> WHAT THE TASK REQUIRES: Check each line of the data, and copy those where "Tambang" appears.

[Data excerpts]

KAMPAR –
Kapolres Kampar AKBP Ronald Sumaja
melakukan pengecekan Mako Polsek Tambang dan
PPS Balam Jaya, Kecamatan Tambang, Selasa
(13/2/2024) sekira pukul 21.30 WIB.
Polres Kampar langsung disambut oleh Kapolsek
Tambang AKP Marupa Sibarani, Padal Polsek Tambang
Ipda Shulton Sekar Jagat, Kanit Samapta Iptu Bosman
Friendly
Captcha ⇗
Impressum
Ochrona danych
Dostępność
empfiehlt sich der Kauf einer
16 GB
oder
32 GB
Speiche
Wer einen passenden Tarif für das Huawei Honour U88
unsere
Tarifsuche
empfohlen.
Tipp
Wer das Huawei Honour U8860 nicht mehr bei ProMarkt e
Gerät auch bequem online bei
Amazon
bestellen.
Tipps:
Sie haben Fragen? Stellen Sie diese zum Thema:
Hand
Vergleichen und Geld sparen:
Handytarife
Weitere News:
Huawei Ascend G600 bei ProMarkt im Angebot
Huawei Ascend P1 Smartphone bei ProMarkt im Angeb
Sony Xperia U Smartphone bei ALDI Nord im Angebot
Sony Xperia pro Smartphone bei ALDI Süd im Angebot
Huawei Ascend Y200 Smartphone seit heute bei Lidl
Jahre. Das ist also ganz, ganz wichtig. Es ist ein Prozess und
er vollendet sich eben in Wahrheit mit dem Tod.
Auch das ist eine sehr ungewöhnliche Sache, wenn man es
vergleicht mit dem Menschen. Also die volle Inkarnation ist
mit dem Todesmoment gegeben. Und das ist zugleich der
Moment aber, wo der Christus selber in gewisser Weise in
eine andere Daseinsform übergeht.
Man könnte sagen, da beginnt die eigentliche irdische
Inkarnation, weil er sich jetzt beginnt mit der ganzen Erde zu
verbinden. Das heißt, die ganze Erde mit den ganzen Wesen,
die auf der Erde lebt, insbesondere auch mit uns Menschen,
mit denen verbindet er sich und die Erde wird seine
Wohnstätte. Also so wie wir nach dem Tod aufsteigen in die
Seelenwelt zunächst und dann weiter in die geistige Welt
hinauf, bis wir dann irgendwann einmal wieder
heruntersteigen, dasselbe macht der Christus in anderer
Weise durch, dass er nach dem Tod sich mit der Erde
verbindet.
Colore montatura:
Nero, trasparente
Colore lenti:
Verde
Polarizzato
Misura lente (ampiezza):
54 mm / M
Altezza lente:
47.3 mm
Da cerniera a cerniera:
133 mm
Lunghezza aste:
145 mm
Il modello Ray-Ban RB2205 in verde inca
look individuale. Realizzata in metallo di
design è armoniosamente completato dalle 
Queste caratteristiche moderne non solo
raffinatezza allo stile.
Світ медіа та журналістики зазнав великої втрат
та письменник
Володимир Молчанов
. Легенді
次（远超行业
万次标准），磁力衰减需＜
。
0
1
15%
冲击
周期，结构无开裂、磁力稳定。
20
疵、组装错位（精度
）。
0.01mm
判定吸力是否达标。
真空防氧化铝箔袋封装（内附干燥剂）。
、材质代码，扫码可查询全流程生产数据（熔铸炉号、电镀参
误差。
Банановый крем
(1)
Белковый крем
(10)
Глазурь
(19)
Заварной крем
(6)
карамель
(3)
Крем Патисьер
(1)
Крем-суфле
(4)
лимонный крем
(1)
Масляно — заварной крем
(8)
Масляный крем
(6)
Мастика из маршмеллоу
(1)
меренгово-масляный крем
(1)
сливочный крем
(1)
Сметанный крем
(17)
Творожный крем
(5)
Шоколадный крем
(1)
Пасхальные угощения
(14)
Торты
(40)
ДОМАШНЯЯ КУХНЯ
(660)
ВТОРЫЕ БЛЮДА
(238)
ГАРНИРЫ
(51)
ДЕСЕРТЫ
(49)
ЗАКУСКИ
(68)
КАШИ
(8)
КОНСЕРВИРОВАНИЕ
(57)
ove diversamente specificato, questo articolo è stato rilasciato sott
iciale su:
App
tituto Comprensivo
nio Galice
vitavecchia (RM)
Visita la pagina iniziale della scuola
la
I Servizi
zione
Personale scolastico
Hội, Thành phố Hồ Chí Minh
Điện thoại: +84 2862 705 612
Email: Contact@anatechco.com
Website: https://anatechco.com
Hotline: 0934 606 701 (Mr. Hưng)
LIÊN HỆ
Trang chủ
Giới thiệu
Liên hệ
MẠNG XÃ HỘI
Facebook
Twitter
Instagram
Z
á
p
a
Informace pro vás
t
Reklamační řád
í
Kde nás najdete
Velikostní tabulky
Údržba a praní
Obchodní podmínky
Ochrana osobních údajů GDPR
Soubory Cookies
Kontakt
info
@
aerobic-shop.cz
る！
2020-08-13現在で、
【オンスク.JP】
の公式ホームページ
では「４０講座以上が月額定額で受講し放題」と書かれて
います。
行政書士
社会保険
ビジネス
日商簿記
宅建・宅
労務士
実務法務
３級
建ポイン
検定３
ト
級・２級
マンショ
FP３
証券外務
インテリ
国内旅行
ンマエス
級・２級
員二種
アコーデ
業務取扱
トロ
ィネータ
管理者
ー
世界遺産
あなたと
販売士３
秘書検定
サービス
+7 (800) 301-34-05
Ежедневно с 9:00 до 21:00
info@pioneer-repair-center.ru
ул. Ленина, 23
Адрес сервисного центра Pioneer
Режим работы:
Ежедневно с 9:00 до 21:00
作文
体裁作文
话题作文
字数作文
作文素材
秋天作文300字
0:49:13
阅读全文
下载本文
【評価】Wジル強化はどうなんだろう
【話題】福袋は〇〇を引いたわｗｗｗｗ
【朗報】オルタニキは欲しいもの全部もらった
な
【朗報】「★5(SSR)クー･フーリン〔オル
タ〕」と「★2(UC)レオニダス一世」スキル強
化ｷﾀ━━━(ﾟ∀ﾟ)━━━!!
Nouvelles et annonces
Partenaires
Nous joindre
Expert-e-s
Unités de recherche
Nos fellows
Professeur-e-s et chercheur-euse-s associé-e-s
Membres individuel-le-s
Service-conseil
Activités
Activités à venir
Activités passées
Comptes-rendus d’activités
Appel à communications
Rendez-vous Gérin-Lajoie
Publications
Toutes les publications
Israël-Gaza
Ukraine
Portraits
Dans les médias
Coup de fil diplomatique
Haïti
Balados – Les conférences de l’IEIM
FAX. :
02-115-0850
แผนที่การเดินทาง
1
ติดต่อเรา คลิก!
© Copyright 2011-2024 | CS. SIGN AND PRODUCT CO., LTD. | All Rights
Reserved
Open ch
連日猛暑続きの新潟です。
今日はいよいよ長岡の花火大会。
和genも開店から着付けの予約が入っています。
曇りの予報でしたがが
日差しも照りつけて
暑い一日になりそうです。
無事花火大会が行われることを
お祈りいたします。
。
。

> RESULT:
melakukan pengecekan Mako Polsek Tambang dan
PPS Balam Jaya, Kecamatan Tambang, Selasa
Tambang AKP Marupa Sibarani, Padal Polsek Tambang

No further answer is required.